Subsequently, we preprocessed the MEIs and applied the data augmentations in the following order: (1) centering the MEIs as described above, (2) center cropping to resize the MEIs from 100×100 to 75x75 pixels, (3) random rotation between 0 and 30 degrees, (4) random rescaling between 32×32 and 75×75 pixels, (5) random cropping from the resulting image to a final size of 32x32 pixels. Steps (2) to (4) were applied twice to each MEI to obtain two augmentations per MEI. The resulting training batch thus consisted of a randomly drawn MEI per neuron, augmented twice, for a total batch size of 889*2=1,778 images, with the model’s objective being to minimize the distance between each pair, and to maximize the distance from all-to- all images which are not pairs. It is important to point out that with this training scheme, the trained model was given no information about recording sessions or which MEIs belong to which neuron. Once the model was fully trained, we obtained the full 2-d embedding of all MEIs from all neurons by applying transformations (1) and (2), i.e. centering and center cropping the MEIs, as well as rescaling the MEIs to 32x32 pixels, and subsequently showing the resulting images to the model. Finally, We obtained a 2-d location of each neuron by taking the mean location over the embedding locations of all MEIs per neuron.

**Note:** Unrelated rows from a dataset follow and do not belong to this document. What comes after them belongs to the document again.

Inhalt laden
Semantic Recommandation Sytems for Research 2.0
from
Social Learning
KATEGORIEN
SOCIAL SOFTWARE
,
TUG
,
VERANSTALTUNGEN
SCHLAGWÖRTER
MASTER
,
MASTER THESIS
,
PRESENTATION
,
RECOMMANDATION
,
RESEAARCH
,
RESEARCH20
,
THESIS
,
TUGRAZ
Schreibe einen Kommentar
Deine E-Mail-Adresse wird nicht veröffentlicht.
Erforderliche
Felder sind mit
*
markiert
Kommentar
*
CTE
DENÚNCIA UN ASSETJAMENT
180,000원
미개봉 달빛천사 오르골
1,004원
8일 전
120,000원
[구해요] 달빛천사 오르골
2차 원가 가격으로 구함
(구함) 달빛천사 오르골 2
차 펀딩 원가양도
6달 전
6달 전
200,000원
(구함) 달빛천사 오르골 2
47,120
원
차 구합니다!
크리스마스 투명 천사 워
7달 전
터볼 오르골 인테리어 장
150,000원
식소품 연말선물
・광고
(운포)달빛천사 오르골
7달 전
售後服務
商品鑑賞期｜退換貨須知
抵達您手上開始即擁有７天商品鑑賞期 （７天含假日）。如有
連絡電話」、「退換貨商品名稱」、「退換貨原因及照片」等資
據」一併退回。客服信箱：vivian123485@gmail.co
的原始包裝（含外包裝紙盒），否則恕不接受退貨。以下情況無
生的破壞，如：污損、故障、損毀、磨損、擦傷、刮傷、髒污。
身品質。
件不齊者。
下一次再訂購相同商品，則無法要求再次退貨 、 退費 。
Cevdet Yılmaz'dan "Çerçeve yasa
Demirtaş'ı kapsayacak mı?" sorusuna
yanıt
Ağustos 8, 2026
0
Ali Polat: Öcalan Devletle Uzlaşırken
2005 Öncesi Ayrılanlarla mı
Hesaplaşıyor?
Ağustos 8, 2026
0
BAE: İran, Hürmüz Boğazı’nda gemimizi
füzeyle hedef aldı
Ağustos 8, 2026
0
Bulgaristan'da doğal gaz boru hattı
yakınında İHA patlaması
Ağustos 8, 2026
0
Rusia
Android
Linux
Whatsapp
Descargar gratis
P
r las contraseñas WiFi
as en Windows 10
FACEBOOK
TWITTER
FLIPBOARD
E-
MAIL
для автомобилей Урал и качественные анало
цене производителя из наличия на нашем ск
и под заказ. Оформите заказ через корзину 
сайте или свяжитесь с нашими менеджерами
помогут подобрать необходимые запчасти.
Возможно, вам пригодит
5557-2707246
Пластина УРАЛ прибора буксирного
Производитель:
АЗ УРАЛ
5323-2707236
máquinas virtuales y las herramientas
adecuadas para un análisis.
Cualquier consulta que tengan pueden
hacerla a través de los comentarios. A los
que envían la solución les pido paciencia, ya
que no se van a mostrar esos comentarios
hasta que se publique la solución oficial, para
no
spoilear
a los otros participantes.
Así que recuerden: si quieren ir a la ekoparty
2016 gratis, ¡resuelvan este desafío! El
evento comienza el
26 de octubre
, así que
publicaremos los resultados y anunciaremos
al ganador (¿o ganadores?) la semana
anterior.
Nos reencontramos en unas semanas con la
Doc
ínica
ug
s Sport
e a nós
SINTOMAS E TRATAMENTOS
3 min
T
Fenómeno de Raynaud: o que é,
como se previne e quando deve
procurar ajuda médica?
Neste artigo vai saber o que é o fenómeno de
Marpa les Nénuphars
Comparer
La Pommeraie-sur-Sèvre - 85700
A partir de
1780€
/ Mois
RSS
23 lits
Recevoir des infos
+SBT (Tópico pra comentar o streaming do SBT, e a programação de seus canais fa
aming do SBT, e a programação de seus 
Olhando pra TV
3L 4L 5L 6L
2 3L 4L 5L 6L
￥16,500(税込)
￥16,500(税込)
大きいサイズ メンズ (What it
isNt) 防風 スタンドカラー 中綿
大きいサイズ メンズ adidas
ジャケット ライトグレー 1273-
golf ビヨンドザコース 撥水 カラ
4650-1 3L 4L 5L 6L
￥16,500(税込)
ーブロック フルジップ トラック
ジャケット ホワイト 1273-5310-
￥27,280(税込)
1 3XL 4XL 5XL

Contrastive learning: model architecture and training

We closely followed the t-simCNE authors (Böhm et al., 2023) in our choice of model architecture and training paradigm. As a model backbone, we employed a randomly initialized ResNet18 (He et al., 2016) with an output size of 512 and a reduced kernel size of the first convolutional layer from 7 × 7 to 3 × 3. Following the authors, we also added one hidden ReLU layer with n=1,024 units followed by a linear output layer of n=128 units, which was reduced to n=2 during the final stage of training. The training consisted of three stages: First, the model was trained for 3,000 epochs with the output layer size of 128. In the second stage, the output layer was disregarded and replaced with a linear output layer of n=2, followed by a training of only this layer for 200 epochs while the rest of the model was frozen. Lastly, in the third stage, the whole model was fine-tuned for another 1,000 epochs with a reduction of the learning rate by a factor of 1,000. In each of the three stages, we used the initial learning rate of 0.03·b/256 0.1 with b=889, preceded by linear warm-up for ten epochs, followed by cosine annealing (Loshchilov & Hutter, 2016) with a final learning rate of 0. In each epoch, we accumulated the loss from 10 batches and optimized the model using SGD with a momentum of 0.9.

Contrastive learning: within-neuron MEI distances

As mentioned above, it is crucial that our contrastive learning training scheme did not provide the model with any information about either the recording sessions or the neurons’ identity of each MEI. Therefore, an important sanity-check for the trained model is to analyze the 2-d embedding distances of all MEIs that we optimized for a single neuron. We performed this analysis by simply calculating all pairwise distances and taking the average of all MEIs per neuron.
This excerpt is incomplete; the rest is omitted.